O texto comenta sobre detecção de anomalias on the fly, permitindo que o respondente corrija o erro. Por exemplo, se o usuário indica que nasceu em 1890.

The frame population is the set of target population members that has a chance to be selected into the survey sample. In a simple case, the “sampling frame” is a list of all units (e.g., people and employers) in the target population. Sometimes, however, the sampling frame is a set of units imperfectly linked to the population members. FOr example, the SOC has as its target population the U.S. adult household population. It uses as its sampling frame a list of telephone numbers. (p. 44)

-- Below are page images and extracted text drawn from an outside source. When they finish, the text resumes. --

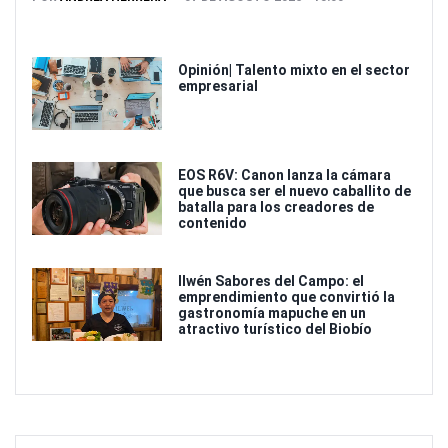
Opinión| Talento mixto en el sector
empresarial
EOS R6V: Canon lanza la cámara
que busca ser el nuevo caballito de
batalla para los creadores de
contenido
Ilwén Sabores del Campo: el
emprendimiento que convirtió la
gastronomía mapuche en un
atractivo turístico del Biobío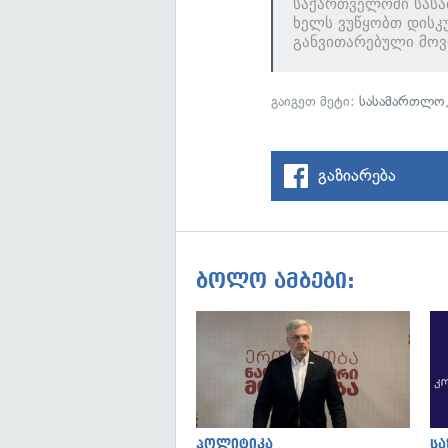
საქართველოში სასა
ხელს ვუწყობთ დისკუ
განვითარებული მოვლ
გაიგეთ მეტი:
სასამართლო
გაზიარება
ბოლო ამბები:
პოლიტიკა
ს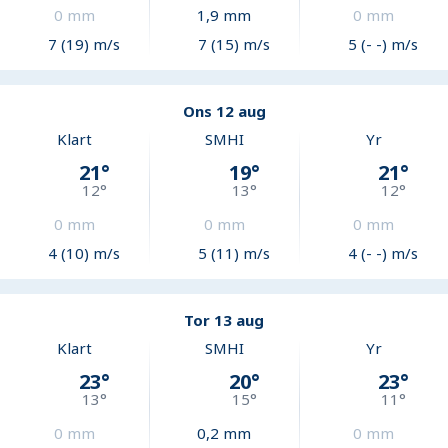
0
mm
1,9
mm
0
mm
7 (19) m/s
7 (15) m/s
5 (- -) m/s
Ons 12 aug
Klart
SMHI
Yr
21
°
19
°
21
°
12
°
13
°
12
°
0
mm
0
mm
0
mm
4 (10) m/s
5 (11) m/s
4 (- -) m/s
Tor 13 aug
Klart
SMHI
Yr
23
°
20
°
23
°
13
°
15
°
11
°
0
mm
0,2
mm
0
mm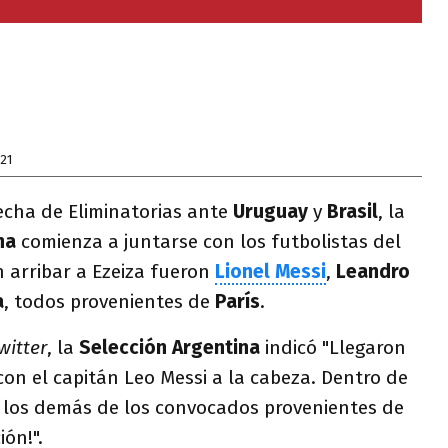
21
fecha de Eliminatorias ante
Uruguay
y
Brasil
, la
na
comienza a juntarse con los futbolistas del
n arribar a Ezeiza fueron
Lionel Messi
,
Leandro
a
, todos provenientes de
París
.
witter
, la
Selección Argentina
indicó "Llegaron
 con el capitán Leo Messi a la cabeza. Dentro de
 los demás de los convocados provenientes de
ón!".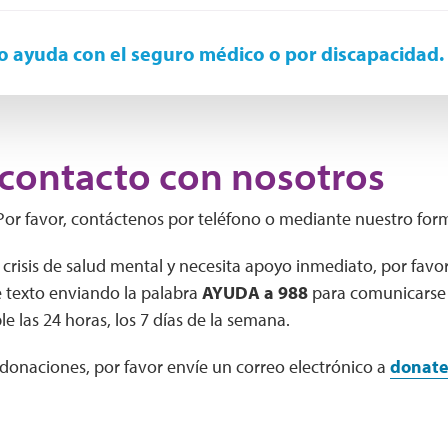
o ayuda con el seguro médico o por discapacidad.
contacto con nosotros
Por favor, contáctenos por teléfono o mediante nuestro form
crisis de salud mental y necesita apoyo inmediato, por favor
 texto enviando la palabra
AYUDA a 988
para comunicarse 
ble las 24 horas, los 7 días de la semana.
 donaciones, por favor envíe un correo electrónico a
donate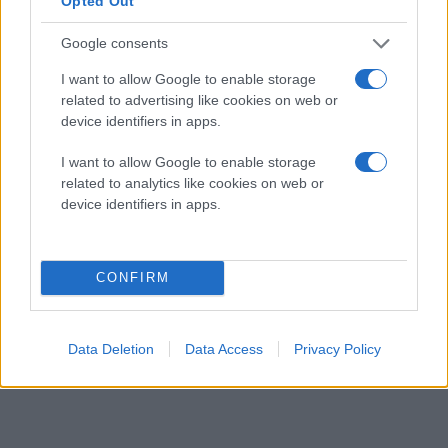
Opted Out
αποτέλεσμα να χαμηλώνει και το κόστος!
Google consents
Όλες θα κυκλοφορήσουν το Μάρτιο σε τιμές $1600 (περίπου
€1250) για την PJ760V, $1300 (€1000) για την PJ710V, $900
I want to allow Google to enable storage
(€700) για την PJ580V, $650 (€500) για την PJ260V, και $440
related to advertising like cookies on web or
(€350) για την PJ200.
device identifiers in apps.
I want to allow Google to enable storage
related to analytics like cookies on web or
device identifiers in apps.
CONFIRM
Data Deletion
Data Access
Privacy Policy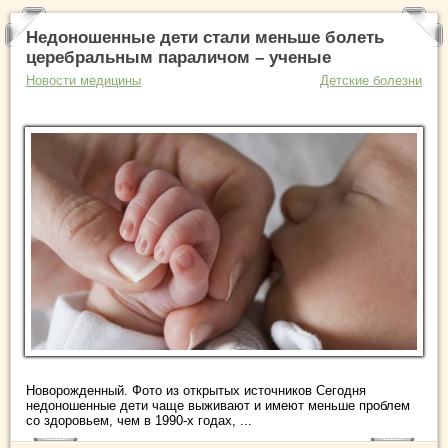
Недоношенные дети стали меньше болеть
церебральным параличом – ученые
Новости медицины
Детские болезни
Новорожденный. Фото из открытых источников Сегодня
недоношенные дети чаще выживают и имеют меньше проблем
со здоровьем, чем в 1990-х годах, ...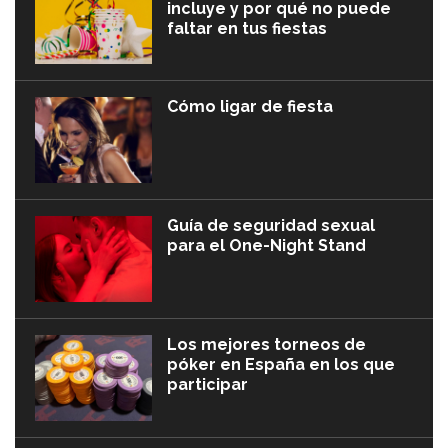
incluye y por qué no puede
faltar en tus fiestas
Cómo ligar de fiesta
Guía de seguridad sexual
para el One-Night Stand
Los mejores torneos de
póker en España en los que
participar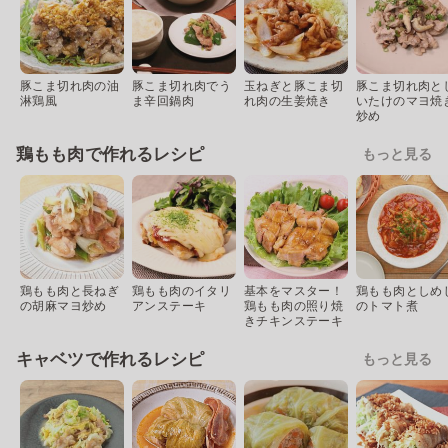
豚こま切れ肉の油
豚こま切れ肉でう
玉ねぎと豚こま切
豚こま切れ肉と
淋鶏風
ま辛回鍋肉
れ肉の生姜焼き
いたけのマヨ焼
炒め
鶏もも肉で作れるレシピ
もっと見る
鶏もも肉と長ねぎ
鶏もも肉のイタリ
基本をマスター！
鶏もも肉としめ
の胡麻マヨ炒め
アンステーキ
鶏もも肉の照り焼
のトマト煮
きチキンステーキ
キャベツで作れるレシピ
もっと見る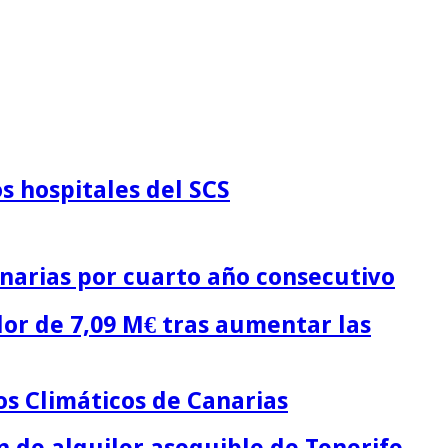
s hospitales del SCS
narias por cuarto año consecutivo
lor de 7,09 M€ tras aumentar las
os Climáticos de Canarias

A sample is selected from a sampling frame. This sample is the group from which measurements will be sought. In many cases, the sample will be only a very small fraction of the sampling frame (and, therefore, of the target population). (p. 44)

Agora, pensando do ponto de vista de qualidade de um survey…:

The job of a survey designer is to minimize error in survey statistics by making design and estimation choices that minimize the gap between two successive stages of the survey process. This framework is sometimes labeled the “total survey error” framework or “total survey error” paradigm. (p. 47)

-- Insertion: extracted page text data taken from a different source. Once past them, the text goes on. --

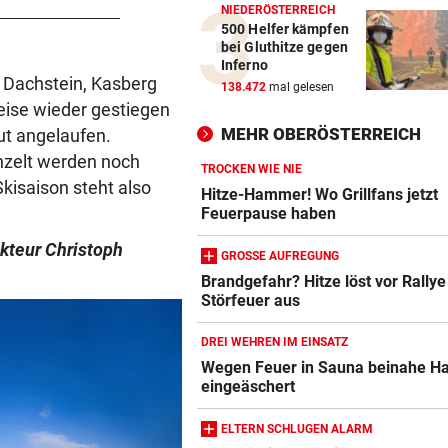
NIEDERÖSTERREICH
500 Helfer kämpfen
bei Gluthitze gegen
Inferno
, Dachstein, Kasberg
138.472
mal gelesen
eise wieder gestiegen
MEHR OBERÖSTERREICH
gut angelaufen.
inzelt werden noch
TROCKEN WIE NIE
kisaison steht also
Hitze-Hammer! Wo Grillfans jetzt
Feuerpause haben
kteur Christoph
GROSSE AUFREGUNG
Brandgefahr? Hitze löst vor Rallye
Störfeuer aus
DREI WEHREN IM EINSATZ
Wegen Feuer in Sauna beinahe H
eingeäschert
ELTERN SCHLUGEN ALARM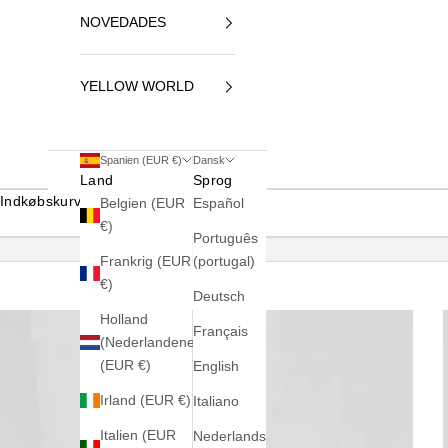
NOVEDADES
YELLOW WORLD
Spanien (EUR €)
Dansk
Land
Sprog
Indkøbskurv
Belgien (EUR
Español
€)
Português
Frankrig (EUR
(portugal)
€)
Deutsch
Holland
Français
(Nederlandene)
(EUR €)
English
Irland (EUR €)
Italiano
Italien (EUR
Nederlands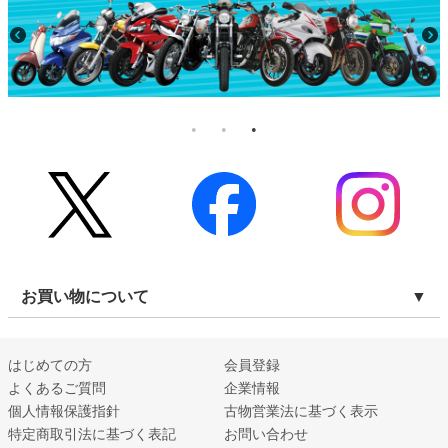
お買い物について
はじめての方
会員登録
よくあるご質問
企業情報
個人情報保護指針
古物営業法に基づく表示
特定商取引法に基づく表記
お問い合わせ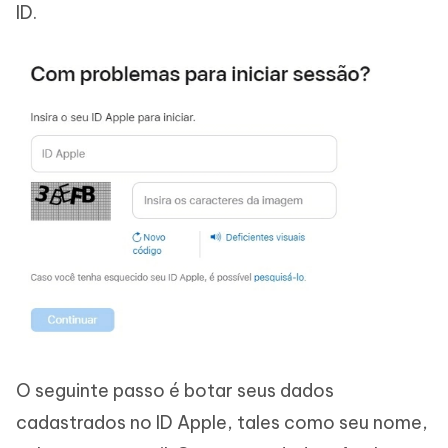
ID.
O seguinte passo é botar seus dados
cadastrados no ID Apple, tales como seu nome,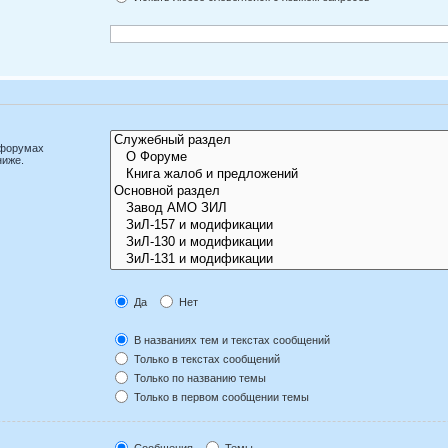
дфорумах
ниже.
Да
Нет
В названиях тем и текстах сообщений
Только в текстах сообщений
Только по названию темы
Только в первом сообщении темы
Сообщения
Темы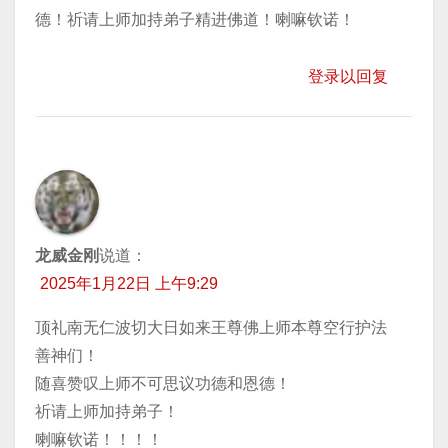
德！祈请上师加持弟子精进佛道！喇嘛钦诺！
登录以回复
龙威金刚
说道：
2025年1月22日 上午9:29
顶礼南无仁波切大日如来王尊佛上师本尊空行护法
善神们！
随喜赞叹上师不可思议功德和恩德！
祈请上师加持弟子！
喇嘛钦诺！！！！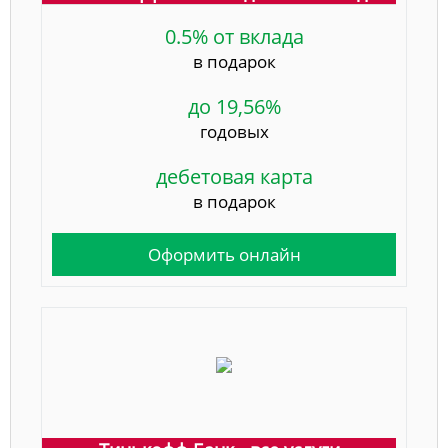
0.5% от вклада
в подарок
до 19,56%
годовых
дебетовая карта
в подарок
Оформить онлайн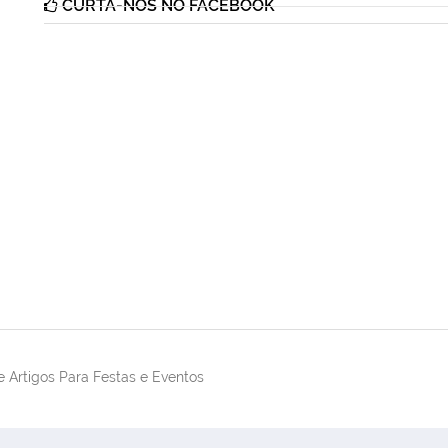
CURTA-NOS NO FACEBOOK
 Artigos Para Festas e Eventos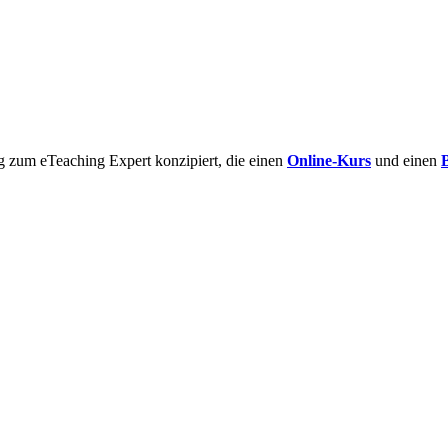
g zum eTeaching Expert konzipiert, die einen
Online-Kurs
und einen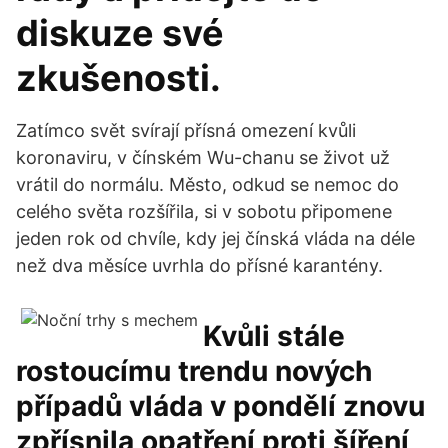
diskuze své
zkušenosti.
Zatímco svět svírají přísná omezení kvůli
koronaviru, v čínském Wu-chanu se život už
vrátil do normálu. Město, odkud se nemoc do
celého světa rozšířila, si v sobotu připomene
jeden rok od chvíle, kdy jej čínská vláda na déle
než dva měsíce uvrhla do přísné karantény.
Kvůli stále
rostoucímu trendu nových
případů vláda v pondělí znovu
zpřísnila opatření proti šíření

In short, the underlying target attribute we are attempting to measure is \(\mu_i\), but instead we use an imperfect indicator, \(Y_i\), which departs from the target because of imperfections in the measurement. When we apply the measurement, there are problems of administration. Instead of obtaining the answer \(Y_i\), we obtain instead \(y_i\), the response to the measurement. We attempt to repair the weakness of the measurement through an editing step, and obtain as a result \(y_{ip}\), which we call the edited response (the subscript \(p\) stands for “postdata collection”). (p. 47)

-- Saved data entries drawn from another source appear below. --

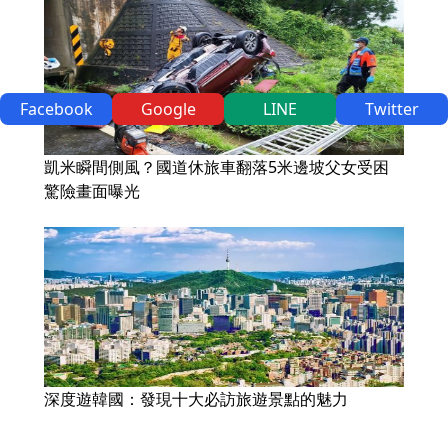
Facebook
Google
LINE
Twitter
凱米瞬間側風？國道休旅車翻落5米邊坡父女受困
驚險畫面曝光
深度遊韓國：發現十大必訪旅遊景點的魅力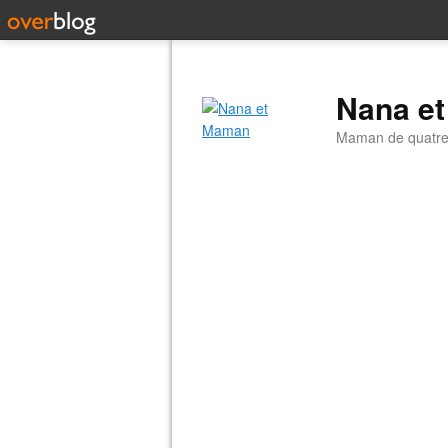
Nana e
Maman de quatre 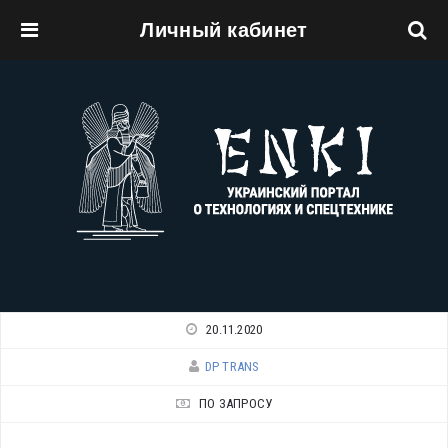
Личный кабинет
Перейти к основному содержанию
20.11.2020
DP TRANS
ПО ЗАПРОСУ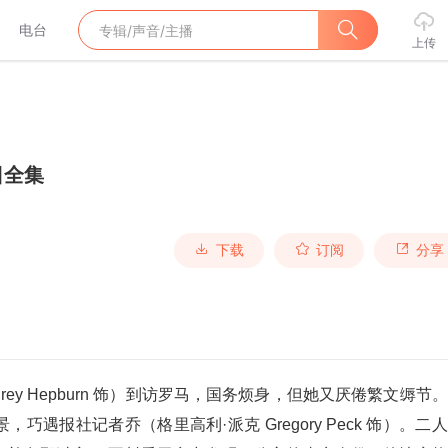
电台
上传
日全集
下载
订阅
分享
rey Hepburn 饰）到访罗马，国务烦身，但她又厌倦繁文缛节
遇报社记者乔（格里高利·派克 Gregory Peck 饰）。二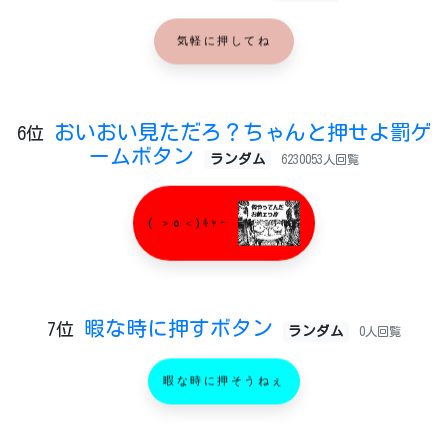
気軽に押してね
おいおい見ただろ？ちゃんと押せよ罰ゲ
6位
ームボタン
ランダム
6230053人回覧
( ＞o＜)ｷｬｰ
暇な時に押すボタン
7位
ランダム
0人回覧
暇な時に押そうねぇ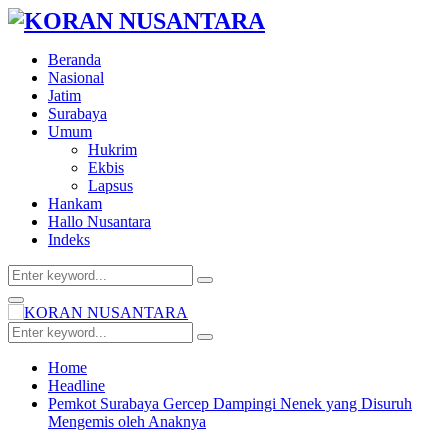
Beranda
Nasional
Jatim
Surabaya
Umum
Hukrim
Ekbis
Lapsus
Hankam
Hallo Nusantara
Indeks
Search
Search
for:
Facebook
Twitter
Youtube
Primary
Menu
Search
Search
for:
Home
Headline
Pemkot Surabaya Gercep Dampingi Nenek yang Disuruh
Mengemis oleh Anaknya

In statistical terms, the notion of validity lies at the level of an individual respondent. It notes that the construct (even though it may not be easily observed or observed at all) has some value associated with the \(i\)th person in the population, traditionally labeled as \(\mu_i\), implying the “true value” of the construct for the \(i\)th person. When a specific measure of \(Y\) is administered, simple psychometric measurement theory notes that the result is not \(\mu_i\), but something else:

\(Y_i = \mu_i + \epsilon_i\) (p. 48)

For example, the answer to a survey question about how many times one has been victimized in the last six months is viewed as just one incident of the application of that question to a specific respondent. In the language of psychometric measurement theory, each survey is one trial of an infinite number of trials. […]. We do not really administer the test many times; instead, we envision that the one test might have achieved different outcomes from the same person over conceptually independent trials. (p. 48)

Validity is the correlation of the measurement, \(Y_i\), and the true value, \(\mu_i\), measured over all possible trials and persons: \(\mathbb{E}[Y_{it} - \bar{Y} (\mu_i - \mu)] / [\sqrt{\mathbb{E}(Y_{it} - \bar{Y}]^2)} \sqrt{\mathbb{E}(\mu_i - \mu)^2}]\) (p. 48)

[…] When \(y\) and \(\mu\) covary, moving up and down in tandem, the measurement has high construct validity. A valid measure of an underlying construct is one that is perfecly correlated to the construct. (p. 48)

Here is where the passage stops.